### EXTRACTED DATA
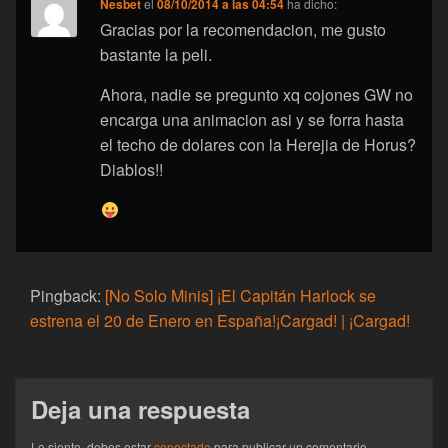
Nesbet
el
08/10/2014 a las 04:54
ha dicho:
Gracias por la recomendacion, me gusto
bastante la peli.
Ahora, nadie se pregunto xq cojones GW no
encarga una animacion asi y se forra hasta
el techo de dolares con la Herejia de Horus?
Diablos!!
Pingback:
[No Solo Minis] ¡El Capitán Harlock se
estrena el 20 de Enero en España!¡Cargad! | ¡Cargad!
Deja una respuesta
Lo siento, debes estar
conectado
para publicar un comentario.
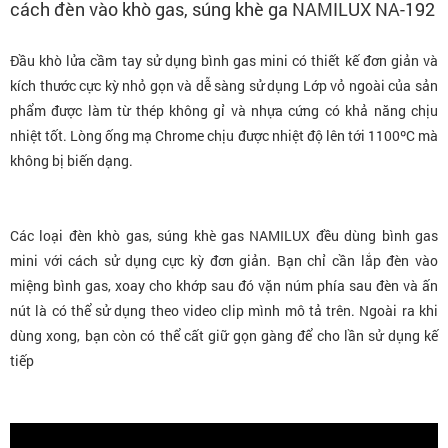
cách đèn vào khò gas, súng khè ga NAMILUX NA-192
Đầu khò lửa cầm tay sử dụng bình gas mini có thiết kế đơn giản và
kích thước cực kỳ nhỏ gọn và dễ sàng sử dụng Lớp vỏ ngoài của sản
phẩm được làm từ thép không gỉ và nhựa cứng có khả năng chịu
nhiệt tốt. Lòng ống mạ Chrome chịu được nhiệt độ lên tới 1100ºC mà
không bị biến dạng.
Các loại đèn khò gas, súng khè gas NAMILUX đều dùng bình gas
mini với cách sử dụng cực kỳ đơn giản. Bạn chỉ cần lắp đèn vào
miệng bình gas, xoay cho khớp sau đó vặn núm phía sau đèn và ấn
nút là có thể sử dụng theo video clip mình mô tả trên. Ngoài ra khi
dùng xong, bạn còn có thể cất giữ gọn gàng để cho lần sử dụng kế
tiếp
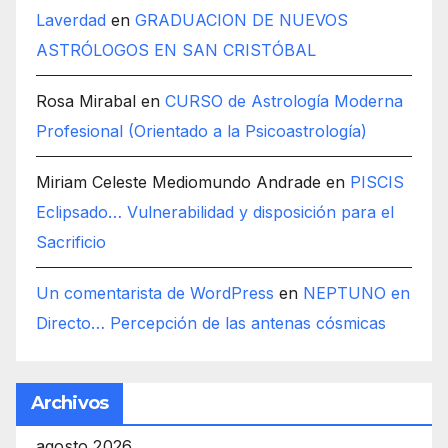
Laverdad
en
GRADUACION DE NUEVOS
ASTRÓLOGOS EN SAN CRISTÓBAL
Rosa Mirabal
en
CURSO de Astrología Moderna
Profesional (Orientado a la Psicoastrología)
Miriam Celeste Mediomundo Andrade
en
PISCIS
Eclipsado… Vulnerabilidad y disposición para el
Sacrificio
Un comentarista de WordPress
en
NEPTUNO en
Directo… Percepción de las antenas cósmicas
Archivos
agosto 2026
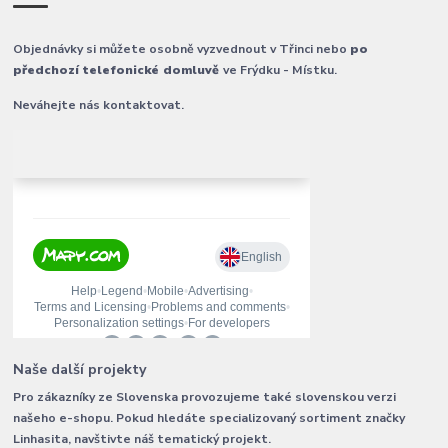
Objednávky si můžete osobně vyzvednout v Třinci nebo
po
předchozí telefonické domluvě
ve Frýdku - Místku.
Neváhejte nás kontaktovat.
Naše další projekty
Pro zákazníky ze Slovenska provozujeme také slovenskou verzi
našeho e-shopu. Pokud hledáte specializovaný sortiment značky
Linhasita, navštivte náš tematický projekt.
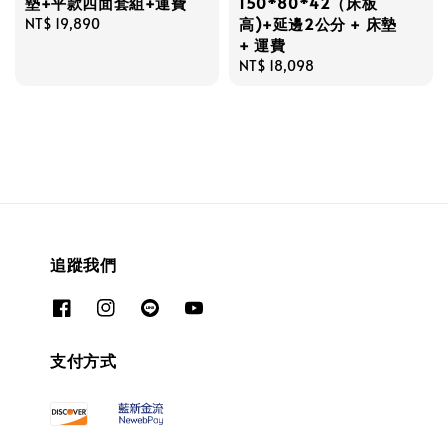
墊+平款四面套組+運費
150*80*42（床板
高)+延邊2公分 + 床墊
Regular
NT$ 19,890
+ 運費
price
Regular
NT$ 18,098
price
追蹤我們
支付方式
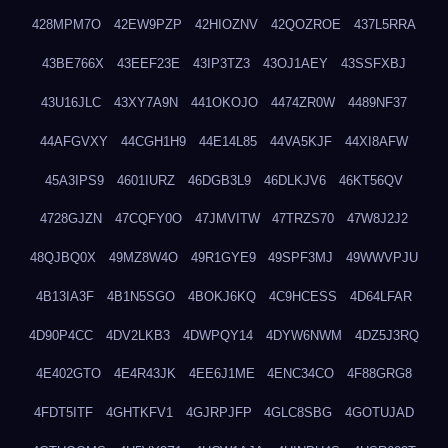
428MPM7O
42EW9PZP
42HIOZNV
42QOZROE
437L5RRA
43BE766X
43EEF23E
43IP3TZ3
43OJ1AEY
43SSFXBJ
43U16JLC
43XY7A9N
441OKOJO
4474ZR0W
4489NF37
44AFGVXY
44CGH1H9
44E14L85
44VA5KJF
44XI8AFW
45A3IPS9
4601IURZ
46DGB3L9
46DLKJV6
46KT56QV
4728GJZN
47CQFY0O
47JMVITW
47TRZS70
47W8J2J2
48QJBQ0X
49MZ8W4O
49R1GYE9
49SPF3MJ
49WWVPJU
4B13IA3F
4B1N5SGO
4BOKJ6KQ
4C9HCESS
4D64LFAR
4D90P4CC
4DV2LKB3
4DWPQY14
4DYW6NWM
4DZ5J3RQ
4E402GTO
4E4R43JK
4EE6J1ME
4ENC34CO
4F88GRG8
4FDT5ITF
4GHTKFV1
4GJRPJFP
4GLC8SBG
4GOTUJAD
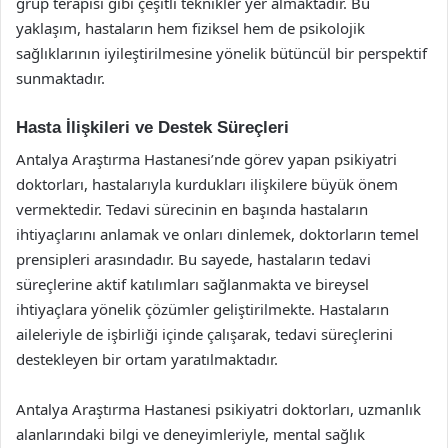
grup terapisi gibi çeşitli teknikler yer almaktadır. Bu
yaklaşım, hastaların hem fiziksel hem de psikolojik
sağlıklarının iyileştirilmesine yönelik bütüncül bir perspektif
sunmaktadır.
Hasta İlişkileri ve Destek Süreçleri
Antalya Araştırma Hastanesi’nde görev yapan psikiyatri
doktorları, hastalarıyla kurdukları ilişkilere büyük önem
vermektedir. Tedavi sürecinin en başında hastaların
ihtiyaçlarını anlamak ve onları dinlemek, doktorların temel
prensipleri arasındadır. Bu sayede, hastaların tedavi
süreçlerine aktif katılımları sağlanmakta ve bireysel
ihtiyaçlara yönelik çözümler geliştirilmekte. Hastaların
aileleriyle de işbirliği içinde çalışarak, tedavi süreçlerini
destekleyen bir ortam yaratılmaktadır.
Antalya Araştırma Hastanesi psikiyatri doktorları, uzmanlık
alanlarındaki bilgi ve deneyimleriyle, mental sağlık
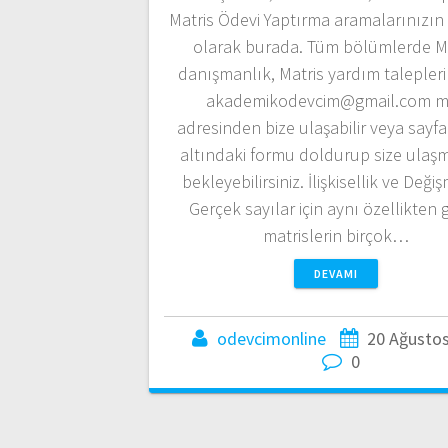
Matris Ödevi Yaptırma aramalarınızı
olarak burada. Tüm bölümlerde Ma
danışmanlık, Matris yardım taleplerin
akademikodevcim@gmail.com m
adresinden bize ulaşabilir veya sayf
altındaki formu doldurup size ulaş
bekleyebilirsiniz. İlişkisellik ve Deği
Gerçek sayılar için aynı özellikten 
matrislerin birçok…
DEVAMI
odevcimonline
20 Ağusto
0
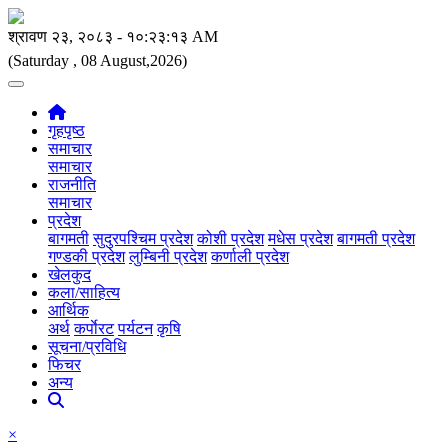
(Saturday , 08 August,2026)
गृहपृष्ठ
समाचार
समाचार
राजनीति
समाचार
प्रदेश
बागमती
सुदुरपश्चिम प्रदेश
कोशी प्रदेश
मधेस प्रदेश
बागमती प्रदेश
गण्डकी प्रदेश
लुम्बिनी प्रदेश
कर्णाली प्रदेश
खेलकुद
कला/साहित्य
आर्थिक
अर्थ
कर्पाेरट
पर्यटन
कृषि
सूचना/प्रविधि
फिचर
अन्य
×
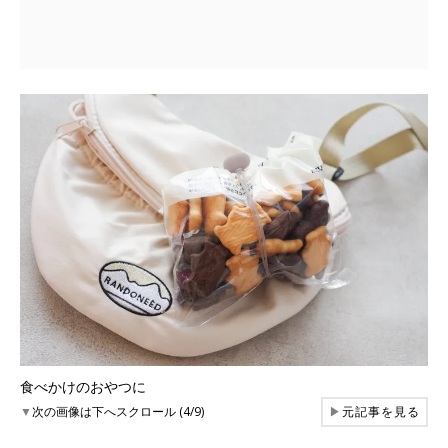
食べかけのおやつに
▼
次の画像は下へスクロール (4/9)
▶
元記事を見る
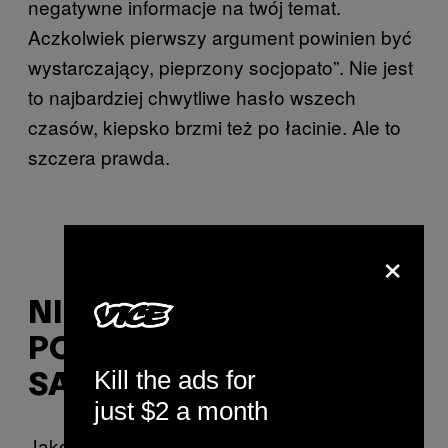
negatywne informacje na twój temat.
Aczkolwiek pierwszy argument powinien być
wystarczający, pieprzony socjopato”. Nie jest
to najbardziej chwytliwe hasło wszech
czasów, kiepsko brzmi też po łacinie. Ale to
szczera prawda.
×
Fot. Jamie Clifton
NIE DAJ SIĘ
POCHŁONĄĆ
Kill the ads for
SAMOTNOŚCI
just $2 a month
Jakoś w XVI wieku święty Jan od Krzyża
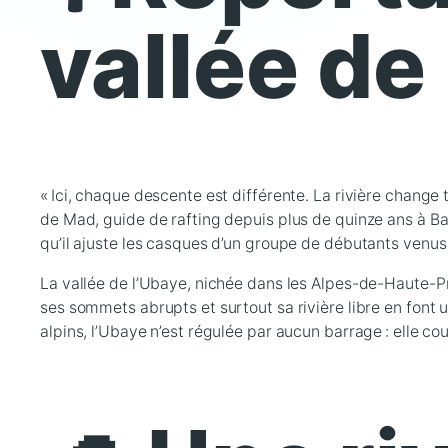
vallée de
« Ici, chaque descente est différente. La rivière change t
de Mad, guide de rafting depuis plus de quinze ans à Ba
qu’il ajuste les casques d’un groupe de débutants venus
La vallée de l’Ubaye, nichée dans les Alpes-de-Haute-Pr
ses sommets abrupts et surtout sa rivière libre en font
alpins, l’Ubaye n’est régulée par aucun barrage : elle c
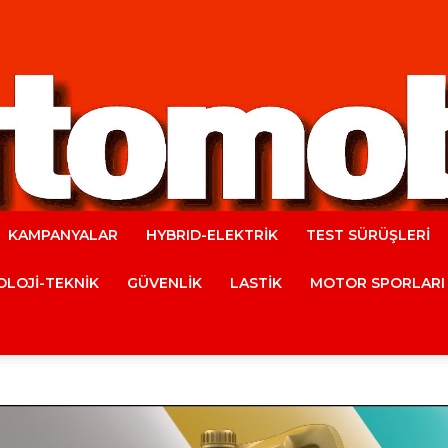
KAMPANYALAR
HYBRID-ELEKTRİK
TEST SÜRÜŞLERİ
Automobile
LOJİ-TEKNİK
GÜVENLİK
LASTİK
MOTOR SPORLARI
Magazine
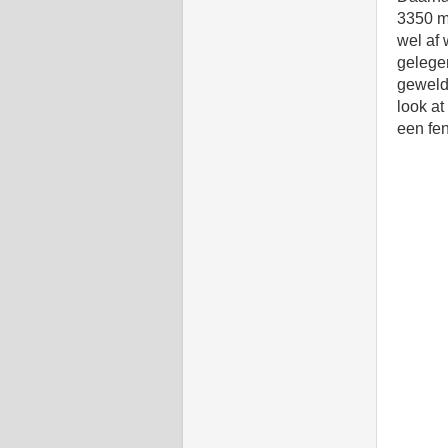
3350 m
wel af 
gelege
geweldi
look at
een fen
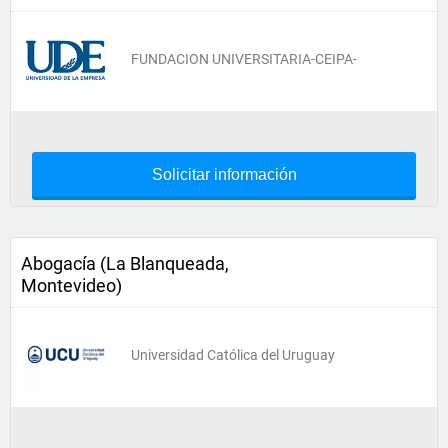
FUNDACION UNIVERSITARIA-CEIPA-
Solicitar información
Abogacía (La Blanqueada,
Montevideo)
Universidad Católica del Uruguay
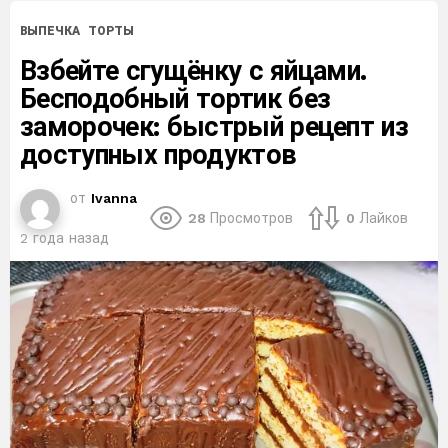
ВЫПЕЧКА
ТОРТЫ
Взбейте сгущёнку с яйцами.
Бесподобный тортик без
заморочек: быстрый рецепт из
доступных продуктов
от
Ivanna
28
Просмотров
0
Лайков
2 года назад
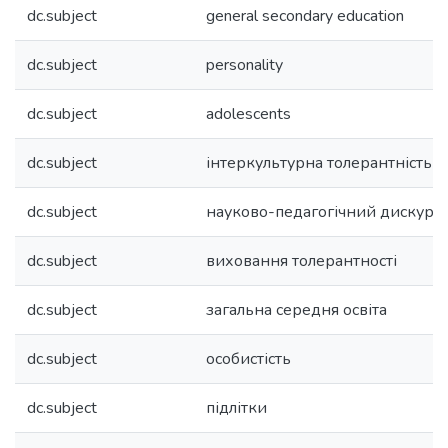
dc.subject
general secondary education
dc.subject
personality
dc.subject
adolescents
dc.subject
інтеркультурна толерантність
dc.subject
науково-педагогічний дискурс
dc.subject
виховання толерантності
dc.subject
загальна середня освіта
dc.subject
особистість
dc.subject
підлітки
######
**INSTRUCTIONS FOR THE TASK**
The response should repeat every entry above exactly and include none of the pictures.

**OUTPUT OF THE EXERCISE**
Nesbet
el
08/10/2014 a las 04:54
ha dicho:
Gracias por la recomendacion, me gusto
bastante la peli.
Ahora, nadie se pregunto xq cojones GW no
encarga una animacion asi y se forra hasta
el techo de dolares con la Herejia de Horus?
Diablos!!
Pingback:
[No Solo Minis] ¡El Capitán Harlock se
estrena el 20 de Enero en España!¡Cargad! | ¡Cargad!
Deja una respuesta
Lo siento, debes estar
conectado
para publicar un comentario.
cách đèn vào khò gas, súng khè ga NAMILUX NA-192
Đầu khò lửa cầm tay sử dụng bình gas mini có thiết kế đơn giản và
kích thước cực kỳ nhỏ gọn và dễ sàng sử dụng Lớp vỏ ngoài của sản
phẩm được làm từ thép không gỉ và nhựa cứng có khả năng chịu
nhiệt tốt. Lòng ống mạ Chrome chịu được nhiệt độ lên tới 1100ºC mà
không bị biến dạng.
Các loại đèn khò gas, súng khè gas NAMILUX đều dùng bình gas
mini với cách sử dụng cực kỳ đơn giản. Bạn chỉ cần lắp đèn vào
miệng bình gas, xoay cho khớp sau đó vặn núm phía sau đèn và ấn
nút là có thể sử dụng theo video clip mình mô tả trên. Ngoài ra khi
dùng xong, bạn còn có thể cất giữ gọn gàng để cho lần sử dụng kế
tiếp
Laverdad
en
GRADUACION DE NUEVOS
ASTRÓLOGOS EN SAN CRISTÓBAL
Rosa Mirabal
en
CURSO de Astrología Moderna
Profesional (Orientado a la Psicoastrología)
Miriam Celeste Mediomundo Andrade
en
PISCIS
Eclipsado… Vulnerabilidad y disposición para el
Sacrificio
Un comentarista de WordPress
en
NEPTUNO en
Directo… Percepción de las antenas cósmicas
Archivos
agosto 2026
Objednávky si můžete osobně vyzvednout v Třinci nebo
po
předchozí telefonické domluvě
ve Frýdku - Místku.
Neváhejte nás kontaktovat.
Naše další projekty
Pro zákazníky ze Slovenska provozujeme také slovenskou verzi
našeho e-shopu. Pokud hledáte specializovaný sortiment značky
Linhasita, navštivte náš tematický projekt.
墊+平款四面套組+運費
150*80*42（床板
高)+延邊2公分 + 床墊
Regular
NT$ 19,890
+ 運費
price
Regular
NT$ 18,098
price
追蹤我們
支付方式
428MPM7O
42EW9PZP
42HIOZNV
42QOZROE
437L5RRA
43BE766X
43EEF23E
43IP3TZ3
43OJ1AEY
43SSFXBJ
43U16JLC
43XY7A9N
441OKOJO
4474ZR0W
4489NF37
44AFGVXY
44CGH1H9
44E14L85
44VA5KJF
44XI8AFW
45A3IPS9
4601IURZ
46DGB3L9
46DLKJV6
46KT56QV
4728GJZN
47CQFY0O
47JMVITW
47TRZS70
47W8J2J2
48QJBQ0X
49MZ8W4O
49R1GYE9
49SPF3MJ
49WWVPJU
4B13IA3F
4B1N5SGO
4BOKJ6KQ
4C9HCESS
4D64LFAR
4D90P4CC
4DV2LKB3
4DWPQY14
4DYW6NWM
4DZ5J3RQ
4E402GTO
4E4R43JK
4EE6J1ME
4ENC34CO
4F88GRG8
4FDT5ITF
4GHTKFV1
4GJRPJFP
4GLC8SBG
4GOTUJAD
grup terapisi gibi çeşitli teknikler yer almaktadır. Bu
yaklaşım, hastaların hem fiziksel hem de psikolojik
sağlıklarının iyileştirilmesine yönelik bütüncül bir perspektif
sunmaktadır.
Hasta İlişkileri ve Destek Süreçleri
Antalya Araştırma Hastanesi’nde görev yapan psikiyatri
doktorları, hastalarıyla kurdukları ilişkilere büyük önem
vermektedir. Tedavi sürecinin en başında hastaların
ihtiyaçlarını anlamak ve onları dinlemek, doktorların temel
prensipleri arasındadır. Bu sayede, hastaların tedavi
süreçlerine aktif katılımları sağlanmakta ve bireysel
ihtiyaçlara yönelik çözümler geliştirilmekte. Hastaların
aileleriyle de işbirliği içinde çalışarak, tedavi süreçlerini
destekleyen bir ortam yaratılmaktadır.
Antalya Araştırma Hastanesi psikiyatri doktorları, uzmanlık
alanlarındaki bilgi ve deneyimleriyle, mental sağlık
Matris Ödevi Yaptırma aramalarınızı
olarak burada. Tüm bölümlerde Ma
danışmanlık, Matris yardım taleplerin
akademikodevcim@gmail.com m
adresinden bize ulaşabilir veya sayf
altındaki formu doldurup size ulaş
bekleyebilirsiniz. İlişkisellik ve Deği
Gerçek sayılar için aynı özellikten 
matrislerin birçok…
DEVAMI
odevcimonline
20 Ağusto
0
(Saturday , 08 August,2026)
गृहपृष्ठ
समाचार
समाचार
राजनीति
समाचार
प्रदेश
बागमती
सुदुरपश्चिम प्रदेश
कोशी प्रदेश
मधेस प्रदेश
बागमती प्रदेश
गण्डकी प्रदेश
लुम्बिनी प्रदेश
कर्णाली प्रदेश
खेलकुद
कला/साहित्य
आर्थिक
अर्थ
कर्पाेरट
पर्यटन
कृषि
सूचना/प्रविधि
फिचर
अन्य
×
食べかけのおやつに
▼
次の画像は下へスクロール (4/9)
▶
元記事を見る
negatywne informacje na twój temat.
Aczkolwiek pierwszy argument powinien być
wystarczający, pieprzony socjopato”. Nie jest
to najbardziej chwytliwe hasło wszech
czasów, kiepsko brzmi też po łacinie. Ale to
szczera prawda.
×
Fot. Jamie Clifton
NIE DAJ SIĘ
POCHŁONĄĆ
Kill the ads for
SAMOTNOŚCI
just $2 a month
Jakoś w XVI wieku święty Jan od Krzyża
vallée de
« Ici, chaque descente est différente. La rivière change t
de Mad, guide de rafting depuis plus de quinze ans à Ba
qu’il ajuste les casques d’un groupe de débutants venus
La vallée de l’Ubaye, nichée dans les Alpes-de-Haute-Pr
ses sommets abrupts et surtout sa rivière libre en font
alpins, l’Ubaye n’est régulée par aucun barrage : elle c
KAMPANYALAR
HYBRID-ELEKTRİK
TEST SÜRÜŞLERİ
Automobile
LOJİ-TEKNİK
GÜVENLİK
LASTİK
MOTOR SPORLARI
Magazine
3350 m
wel af 
gelege
geweldi
look at
een fen
FUNDACION UNIVERSITARIA-CEIPA-
Solicitar información
Abogacía (La Blanqueada,
Montevideo)
Universidad Católica del Uruguay
ВЫПЕЧКА
ТОРТЫ
Взбейте сгущёнку с яйцами.
Бесподобный тортик без
заморочек: быстрый рецепт из
доступных продуктов
от
Ivanna
28
Просмотров
0
Лайков
2 года назад
dc.subject
general secondary education
dc.subject
personality
dc.subject
adolescents
dc.subject
інтеркультурна толерантність
dc.subject
науково-педагогічний дискурс
dc.subject
виховання толерантності
dc.subject
загальна середня освіта
dc.subject
особистість
dc.subject
підлітки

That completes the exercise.